Message Queuing is another commonly used inter-thread communication method, which is an extension of the mailbox. Can be used in a variety of occasions, like message exchange between threads, use the serial port to receive variable length data, etc.

## Message Queue Working Mechanism

Message queue can receive messages with unfixed length from threads or ISR and cache messages in their own memory space. Other threads can also read the corresponding message from the message queue, and when the message queue is empty, the thread reading the messages can be suspended. When a new message arrives, the suspended thread will be awaken to receive and process the message. Message queue is an asynchronous way of communication.

As shown in the following figure, a thread or interrupt service routine can put one or more messages into the message queue. Similarly, one or more threads can also get messages from the message queue. When multiple messages are sent to the message queue, the message that first enters the message queue is first passed to the thread. That is, the thread first gets the message that first enters the message queue, in other words, it follows the first in first out principle (FIFO).

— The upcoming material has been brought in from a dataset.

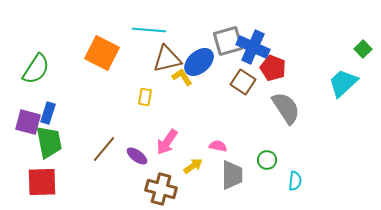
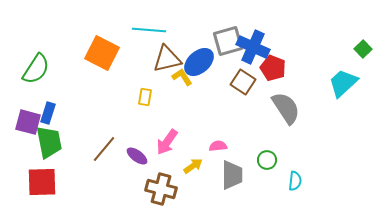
pink semicircle: rotated 18 degrees counterclockwise
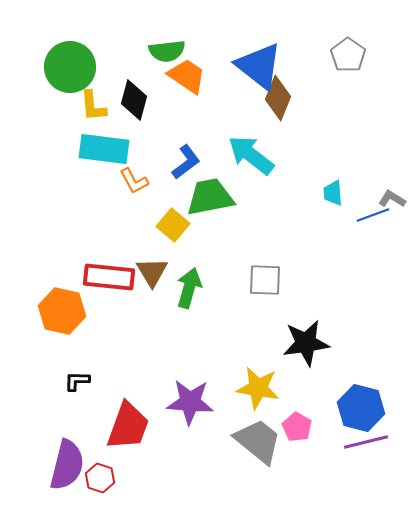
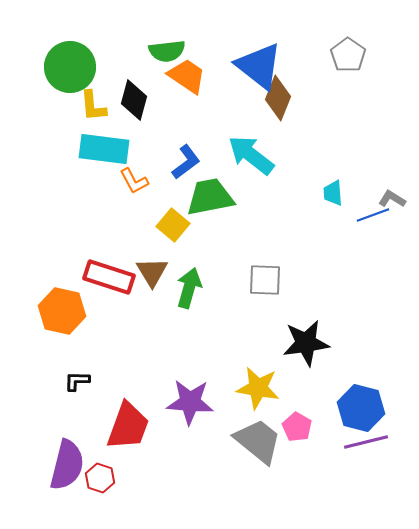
red rectangle: rotated 12 degrees clockwise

![Message Queue Working Mechanism Diagram](figures/07msg_work.png)

The message queue object of the RT-Thread operating system consists of multiple elements. When a message queue is created, it is assigned a message queue control block: name, memory buffer, message size, and queue length. At the same time, each message queue object contains multiple message boxes, and each message box can store one message. The first and last message boxes in the message queue are respectively called the message linked list header and the message linked list tail, corresponding to `msg_queue_head` and `msg_queue_tail` in the queue control block. Some message boxes may be empty, they form a linked list of idle message boxes via `msg_queue_free`. The total number of message boxes in all message queues is the length of the message queue, which can be specified when creating the message queue.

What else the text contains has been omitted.